In Part 1 of this 3 part blog I’ll examine the “Oil is the new data” analogy. While the analogy is very true there are some fascinating differences. This blog addresses the difference in “Oil v data creation” and what it means for the evolution of the data market.
Many countries won the geological lottery and are blessed with tremendous amounts of oil. Others are less fortunate and this transferring of oil has been the basis of economic activity, and many wars, over the last 100 years.
But unlike oil, data is not a game of chance set in motion millions of years ago. Data is generated by everything and the ability to generate and capture it, versus hoping to find, is a key difference between data and oil.
With oil its estimated 80% of the worlds reserves are owned by governments or government controlled entities. This means that oil becomes an instrument of foreign policy as well as social development. The periodic constricting of oil from exporting to importing nations influenced how the world developed so, following the oil analogy, could governments or large companies turn off data spigots to influence others?
In the near term perhaps but longer term I think not. Data is infinitely more decentralized than oil and, unlike oil, can be created to address one’s needs. That means companies developing business models around data face less risk than when companies decided to base their business models around oil.
For example consider the airline industry. The availability of a lightweight energy source enabled flight but, as airlines wild swings of profitability proved, airlines continue to be at the mercy of oil prices which were often set by a handful of entities colluding or one state acting in a disruptive manner. Even to this day airlines options are fairly limited should someone decide to squeeze the oil supply.
However airlines generate their own data and passengers volunteer much more for free through loyalty programs. And should an airline decide new data elements are important they can formulate new ways to generate and capture that data. Today for an airline data is as important as oil but its less risky because, unlike oil, the airline controls much of its data creation. And for data it does not create internally there are a variety of markets to source it making oil-style collusion harder.
Another implication of oil being found, not created, is the importance of freshness. It takes approximately 90 days from oil pumping to consumption.
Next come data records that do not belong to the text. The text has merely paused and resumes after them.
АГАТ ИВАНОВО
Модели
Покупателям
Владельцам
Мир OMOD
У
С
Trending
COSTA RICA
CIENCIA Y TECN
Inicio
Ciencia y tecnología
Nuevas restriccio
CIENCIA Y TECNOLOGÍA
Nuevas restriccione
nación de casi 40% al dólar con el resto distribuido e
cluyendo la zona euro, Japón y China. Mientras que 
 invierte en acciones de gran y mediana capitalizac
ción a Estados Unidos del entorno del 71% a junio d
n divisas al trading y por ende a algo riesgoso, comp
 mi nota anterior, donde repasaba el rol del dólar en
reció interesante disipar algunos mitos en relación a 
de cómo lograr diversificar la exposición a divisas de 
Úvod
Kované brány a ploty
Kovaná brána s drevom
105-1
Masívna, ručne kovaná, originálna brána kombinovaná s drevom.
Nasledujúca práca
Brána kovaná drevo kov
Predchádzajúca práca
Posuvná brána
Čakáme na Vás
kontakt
But outside working capital tied up that is not a significant issue – oil spent millions of years forming so a few months for pumping, refining and transport are irrelevant. “The freshness” of oil is not a selling point and does not convey pricing implications.
Data is entirely different.
With data freshness matters a lot. In fact the speed at which data is generated, assessed and then utilized can help offset a scarcity of data. Having a lot of data is ideal but for many situations having a very rich, current, dataset is as valuable as a large data set.
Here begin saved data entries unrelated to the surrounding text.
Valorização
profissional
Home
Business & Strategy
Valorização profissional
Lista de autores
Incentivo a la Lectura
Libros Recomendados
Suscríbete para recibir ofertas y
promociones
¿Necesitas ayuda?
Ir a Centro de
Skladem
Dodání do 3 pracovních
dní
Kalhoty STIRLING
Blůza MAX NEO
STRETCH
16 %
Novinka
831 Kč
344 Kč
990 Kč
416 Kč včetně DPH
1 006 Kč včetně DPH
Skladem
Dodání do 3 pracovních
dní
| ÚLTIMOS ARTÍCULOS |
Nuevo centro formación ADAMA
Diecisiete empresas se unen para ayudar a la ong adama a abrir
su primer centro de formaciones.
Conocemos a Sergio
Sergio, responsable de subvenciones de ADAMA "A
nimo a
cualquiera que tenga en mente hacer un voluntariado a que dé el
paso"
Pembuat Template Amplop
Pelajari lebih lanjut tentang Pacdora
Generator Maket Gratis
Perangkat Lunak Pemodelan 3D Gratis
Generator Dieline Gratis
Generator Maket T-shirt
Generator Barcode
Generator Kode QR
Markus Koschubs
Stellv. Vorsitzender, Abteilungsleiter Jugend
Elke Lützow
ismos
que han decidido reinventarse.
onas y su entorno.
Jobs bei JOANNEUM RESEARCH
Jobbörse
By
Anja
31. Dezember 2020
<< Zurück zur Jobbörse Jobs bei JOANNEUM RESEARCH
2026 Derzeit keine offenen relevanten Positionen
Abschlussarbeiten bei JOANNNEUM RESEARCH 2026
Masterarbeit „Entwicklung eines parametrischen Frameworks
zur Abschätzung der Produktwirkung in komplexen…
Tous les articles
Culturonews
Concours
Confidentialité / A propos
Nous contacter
So this brings us to another difference with oil – the value of the data will change as a factor of age.
In general fresher data is worth more and its value decreases as it ages. For many companies if they start capturing data today in a short time they will begin seeing the same advantages as their competitors who started before them. Its possible to fairly quickly offset the value of a “long” data set by having a “current and feature rich” data set.
Consider the data needed to develop self-driving cars. Google started generating data from their autonomous driving program well before Tesla burst on the scene.
But who has better data today?
Likely Tesla because they are creating and capturing their own data from their vehicles distributed across thousands of drivers.
To be blunt — whose dataset would you prefer — Google’s “longer” dataset which continues to be refreshed by a limited number of cars or Tesla’s “shorter”dataset which is refreshed daily by thousands of drivers?
Clearly whose data is more valuable changes quickly thanks to the ability to ‘make fresher data’. While Google has street level imagery and autonomous driving data dating back many years Tesla’s data value probably passed Google’s shortly after the launch of the Model S.
However it also important to note that, because some data will be lost, the value of data we retain will eventually begin to increase again. So there is some hope for Google! But in general newer data is more valuable data and its value decreases from its moment of creation until its peer datasets become scarce.
(Why information will be lost even in the digital age will be a future blog post. As a preview Caesar Hidalgo’s excellent book “Why Information Grows, The evolution of order from Atoms to Economies” explains it)
The final implication of data being created is how the oil ecosystem works versus a data ecosystem. Many entities strive to be data’s equivalents of oil’s drillers, refiners and distributors. But in the age of data they will not evolve as their oil peers did.
In the oil analogy ecosystem participants derived great power from the scarcity of oil sources, the financial might needed to build refineries and the scale needed to be a global distributor. But in the data world each company can be its own fully integrated “oil” (data) company. Everyone is their own driller, refiner, distributor and potentially even trader!
On the surface it would seem Facebook, Amazon and others are well on their way to being the “Standard Oil” of our data age — they have a huge lead in data and use it well so the only way to stop them will be through strong government action.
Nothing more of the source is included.